As I talked with Chap and the others, a hearing at the Texas Capitol, in Austin, underscored just how much the future of Fairfield Lake State Park turns on money. When TPWD had the chance to buy the whole five-thousand-acre property, it balked—in part, officials say, because it didn’t have the money. For years, the Legislature used the revenue from the sales tax on sporting goods to balance the state budget, instead of sending the money to TPWD to repair state parks and open new ones. That changed in 2019, when voters approved a constitutional amendment fixing the issue, but TPWD didn’t submit an offer. Vista wanted to sell the five-thousand-acre property as a whole, and TPWD said it only wanted a portion of it. 

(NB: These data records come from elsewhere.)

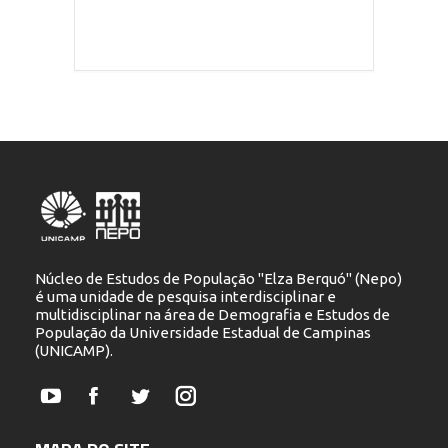
Núcleo de Estudos de População "Elza Berquó" (Nepo)
é uma unidade de pesquisa interdisciplinar e
multidisciplinar na área de Demografia e Estudos de
População da Universidade Estadual de Campinas
(UNICAMP).
YouTube
Facebook
Twitter
Instagram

This confusing saga received deeper scrutiny on Monday. The Texas Parks and Wildlife Commission chairman, Arch “Beaver” Aplin III, the founder of Buc-ee’s and a major GOP donor, told a House subcommittee that the state had more recently offered Vistra $60 million for the property, which had been listed for sale online at more than $110 million. Vistra rejected the offer. Meanwhile, a spokesperson for Todd Interests complained that the state hadn’t come close to offering fair market value and called the negotiations “difficult” and “haphazard.” First the state had tried to just acquire the parkland portion of the five-thousand-acre property, which Vistra rejected, and then, as the development deal with Todd Interests unfolded, the state changed course, insisting that TPWD was only interested in acquiring all the acreage—a negotiating tactic that confused lawmakers. But Aplin explained that he had learned of the developer’s interest in using its water rights to sell water to the Metroplex, which would have “devastating effects” on Fairfield Lake. Only by purchasing the entirety of the property could TPWD ensure the viability of the park’s key feature, the lake. Earlier that day, superintendent Stouffer had insisted that there was reason for optimism, but in the harsh glare of the Capitol committee room, it was hard to see it. 

As I left Fairfield Lake State Park on Monday afternoon, I noticed some workers with welding equipment at the park entrance. They were installing a new, permanent gate.